While sitting at home doing nothing, he considered his next move: selling cookies through a vending machine. He told Business Journal that the idea for selling cookies came to him in a dream.

“The idea came to me in a dream where I had a warm cookie vending machine. And then, more recently, I had a guy reach out to me, and he said, ‘I had a dream about a warm cookie vending machine, and I went online, and you were the first person to pop up.’ I responded like, ‘I had a dream about it too, man,’” he said. A few months later, it became a reality.

According to the Business Journal, he earned more than $40,000 selling cookies from his vending machine. As a result of his success, he decided to expand his business by opening an Alibi Cookies storefront, with ambitions to eventually add other storefronts and vending machines.

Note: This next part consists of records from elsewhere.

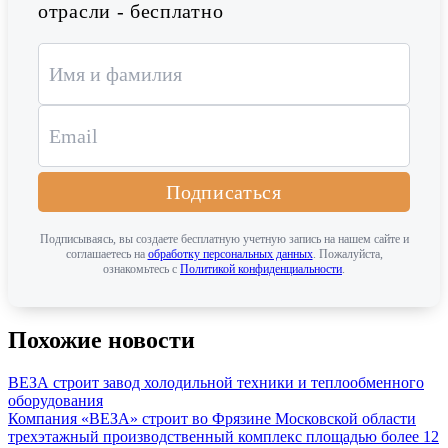
отрасли - бесплатно
Подписаться
Подписываясь, вы создаете бесплатную учетную запись на нашем сайте и
соглашаетесь на
обработку персональных данных
. Пожалуйста,
ознакомьтесь с
Политикой конфиденциальности
.
Похожие новости
ВЕЗА строит завод холодильной техники и теплообменного
оборудования
Компания «ВЕЗА» строит во Фрязине Московской области
трехэтажный производственный комплекс площадью более 12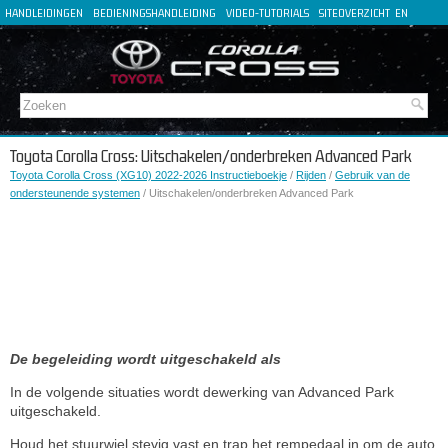
HANDLEIDINGEN
BEDIENINGSHANDLEIDING
VIDEO-TUTORIALS
SITEOVERZICHT
EN
FR
ES
DE
IT
Toyota Corolla Cross: Uitschakelen/onderbreken Advanced Park
Toyota Corolla Cross (XG10) 2022-2026 Instructieboekje
/
Rijden
/
Gebruik van de
ondersteunende systemen
/ Uitschakelen/onderbreken Advanced Park
De begeleiding wordt uitgeschakeld als
In de volgende situaties wordt dewerking van Advanced Park
uitgeschakeld.
Houd het stuurwiel stevig vast en trap het rempedaal in om de auto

Cookies with an Alibi Warm cookies in various varieties such as chocolate chunk, oatmeal, and raisin are always available in shops and vending machines. According to Black Business, they also come in distinctive flavors like double chocolate mint pumpkin spice and deluxe apple pie.

Evans says he plans to reach a $1 million target in annual revenue soon. The 33-year-old adds that he is proud of his achievement thus far, taking notice of how he started small in his hometown.

“It’s crazy to me that some of the people I went to school with that got straight A’s and went to college — they’re not on the same level as me now. They don’t own their own business. That’s something I think about all the time. People say, ‘Oh, you gotta go to college,’ and ‘You didn’t go to college, so you’re not gonna be anything.’ And I’m just like, ‘I’m some inner-city Black kid, and I’m doing this.’”

Evans was raised on the north side of St. Louis. Growing up as an inner-city child, he faced many challenges of not only being black but being in the city. Nonetheless, he managed to achieve entrepreneurial success at the age of 33.